HUMAN GENOME PROJECT AND BIOINFORMATICS
The Human Genome Project is an extensive international effort to identify and sequence all the genes in the human genome. This information will be a resource for the investigation of hereditary diseases as well as normal gene structure and expression. The following techniques that have been used to analyze the 23 pairs of human chromosomes were developed to map the genomes of other organisms.
1. Genomic Libraries. A cellular genome is extracted and fragmented with restriction enzymes. A so-called genomic library is obtained when each of the fragments is cloned. The nucleotide sequence of each cloned DNA fragment can be determined.

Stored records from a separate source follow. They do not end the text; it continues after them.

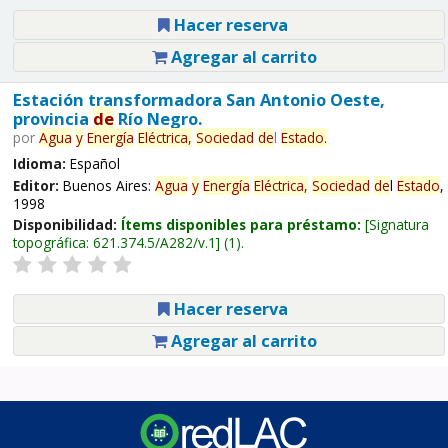
Hacer reserva
Agregar al carrito
Estación transformadora San Antonio Oeste,
provincia
de
Río Negro.
por
Agua
y
Energía
Eléctrica,
Sociedad
de
l
Estado
.
Idioma:
Español
Editor:
Buenos Aires:
Agua
y
Energía
Eléctrica,
Sociedad
de
l
Estado
,
1998
Disponibilidad:
Ítems disponibles para préstamo:
Signatura
topográfica:
621.374.5/A282/v.1
(1).
Hacer reserva
Agregar al carrito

2. Chromosomal Walking. This technique allows for sequencing DNA fragments of several hundred kb. A series of overlapping fragments from the genome are cloned Once the first fragment has been sequenced, it provides the sequence information required to construct a probe to identify the cone containing the neighboring DNA sequence. After the second clone is sequenced, the process is repeated until all the overlapping fragments have been sequenced.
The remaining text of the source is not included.